**The problem**
As written and without pictures, set down the lines from the one that contains "the image resolution)." through the end of the data.

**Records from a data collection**
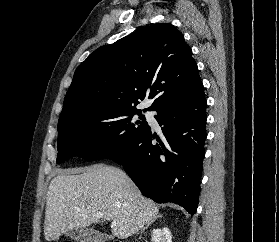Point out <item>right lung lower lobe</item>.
<instances>
[{"instance_id":"1","label":"right lung lower lobe","mask_w":279,"mask_h":242,"mask_svg":"<svg viewBox=\"0 0 279 242\" xmlns=\"http://www.w3.org/2000/svg\"><path fill=\"white\" fill-rule=\"evenodd\" d=\"M206 106L201 86L155 110L162 140L149 127L123 151L107 158L123 165L144 196L157 203H177L195 214L207 138Z\"/></svg>"}]
</instances>
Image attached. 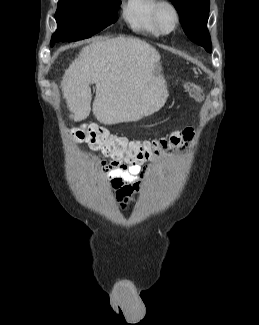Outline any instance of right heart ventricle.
<instances>
[{
    "label": "right heart ventricle",
    "mask_w": 259,
    "mask_h": 325,
    "mask_svg": "<svg viewBox=\"0 0 259 325\" xmlns=\"http://www.w3.org/2000/svg\"><path fill=\"white\" fill-rule=\"evenodd\" d=\"M156 3L157 0H126L122 6V17L132 29L159 36L161 33L152 18Z\"/></svg>",
    "instance_id": "right-heart-ventricle-1"
}]
</instances>
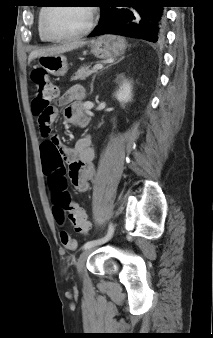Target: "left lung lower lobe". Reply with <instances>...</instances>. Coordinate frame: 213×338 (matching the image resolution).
Here are the masks:
<instances>
[{
	"instance_id": "obj_1",
	"label": "left lung lower lobe",
	"mask_w": 213,
	"mask_h": 338,
	"mask_svg": "<svg viewBox=\"0 0 213 338\" xmlns=\"http://www.w3.org/2000/svg\"><path fill=\"white\" fill-rule=\"evenodd\" d=\"M163 0H102L100 22L89 37L118 34L160 43L165 37Z\"/></svg>"
}]
</instances>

**Output below**
Target: "left lung lower lobe". Reply with <instances>...</instances>. Coordinate frame: 213×338 (matching the image resolution).
Here are the masks:
<instances>
[{
	"instance_id": "obj_1",
	"label": "left lung lower lobe",
	"mask_w": 213,
	"mask_h": 338,
	"mask_svg": "<svg viewBox=\"0 0 213 338\" xmlns=\"http://www.w3.org/2000/svg\"><path fill=\"white\" fill-rule=\"evenodd\" d=\"M163 0H102L100 22L89 37L118 34L160 43L165 37Z\"/></svg>"
}]
</instances>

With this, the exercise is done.